The task.
Scan the records below and report how many lines contain the word "semaines", giving the number by itself.
++++ Material supplied
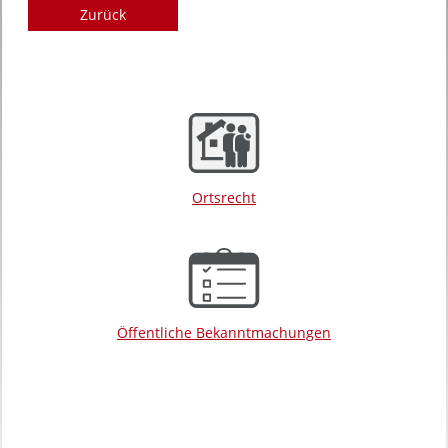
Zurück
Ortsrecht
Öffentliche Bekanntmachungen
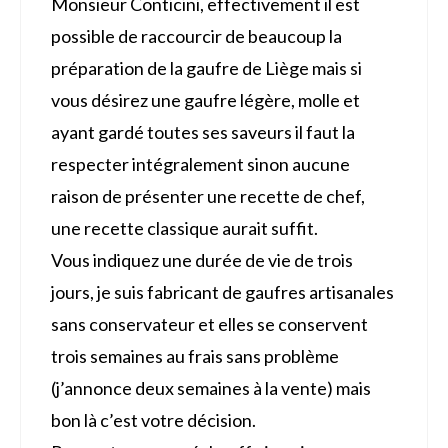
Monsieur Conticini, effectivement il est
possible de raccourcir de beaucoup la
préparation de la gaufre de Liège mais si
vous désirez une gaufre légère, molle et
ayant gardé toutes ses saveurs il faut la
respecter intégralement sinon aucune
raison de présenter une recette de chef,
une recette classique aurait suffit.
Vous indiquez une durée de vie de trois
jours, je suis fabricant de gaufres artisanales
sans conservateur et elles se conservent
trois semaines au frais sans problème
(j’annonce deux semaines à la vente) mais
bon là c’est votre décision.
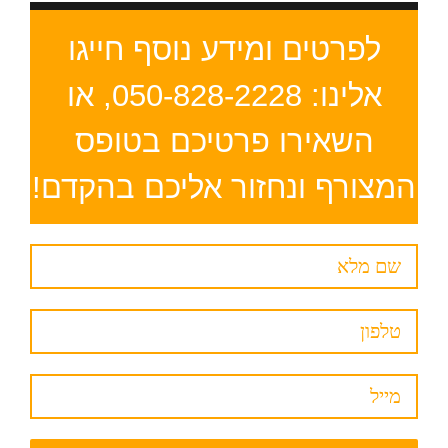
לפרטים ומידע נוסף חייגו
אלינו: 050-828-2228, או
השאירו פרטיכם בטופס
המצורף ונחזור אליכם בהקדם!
++++++++
Solution to the problem.
2